We lost four babies to miscarriage – it's cruel that pregnant women still have to go to these scans alone

Once again, the NHS has taken to extremes their focus on keeping hospitals safe from Covid, while ignoring the price paid by other patients

There have been far too many tales of personal suffering throughout this pandemic, but sometimes the NHS seems determined to add insult to injury.

Pregnant Then Screwed, the forthrightly named campaign group, has highlighted the predicament of thousands of women who have been devastated by having to go through some of the most traumatic experiences of their lives alone.

It is simply unforgiveable that, months after the height of the pandemic, pregnant women are still going through vital scans on their own, only to discover their pregnancy has ended, to endure miscarriage without a friendly hand to hold, and at least one woman forced to giving birth to a stillborn baby alone.

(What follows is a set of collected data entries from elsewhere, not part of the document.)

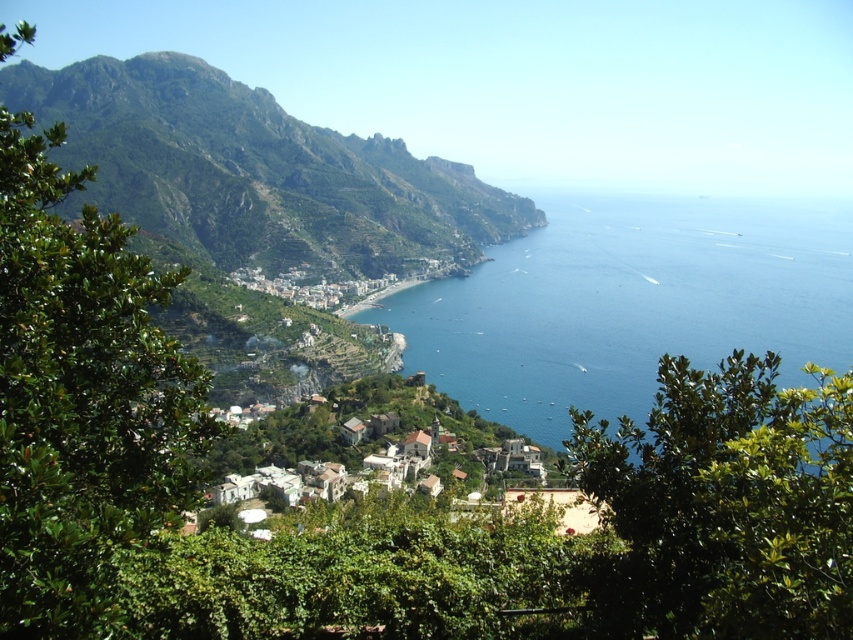 Can you confirm if blue liquid water at center is taller than green rocky mountain at upper left?

No.

Is blue liquid water at center further to camera compared to green rocky mountain at upper left?

No, it is not.

Where is `blue liquid water at center`? blue liquid water at center is located at coordinates (628, 305).

Is green leafy tree at lower right bigger than white stucco houses at center?

No.

Measure the distance between point [776,396] and camera.

Point [776,396] and camera are 177.07 feet apart from each other.

Does point (764, 525) come closer to viewer compared to point (294, 445)?

Yes, point (764, 525) is in front of point (294, 445).

Identify the location of green leafy tree at lower right. The width and height of the screenshot is (853, 640). (726, 504).

Can you confirm if green leafy tree at left is bigger than green rocky mountain at upper left?

No.

Is green leafy tree at left to the left of green rocky mountain at upper left from the viewer's perspective?

In fact, green leafy tree at left is to the right of green rocky mountain at upper left.

Between point (41, 522) and point (173, 157), which one is positioned in front?

Point (41, 522)

Locate an element on the screen. green leafy tree at left is located at coordinates (80, 397).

More than 60 MPs have now written to NHS trusts to demand that they lift their draconian ban on partners at the bedside during births – a ban that has endured despite Health Secretary Matt Hancock urging NHS chiefs to end the policy last month.

I can only imagine what these women must have gone through. My husband and I lost four babies to miscarriage. I could not have got through the pain of losing those pregnancies without my husband to comfort me – and for me to be there to comfort him.

Once again, the NHS has taken to extremes their focus on keeping hospitals safe from Covid-19, while ignoring the resulting price paid by other patients and their families. And, once again, they have been slow to change those rules once the pandemic peak passed.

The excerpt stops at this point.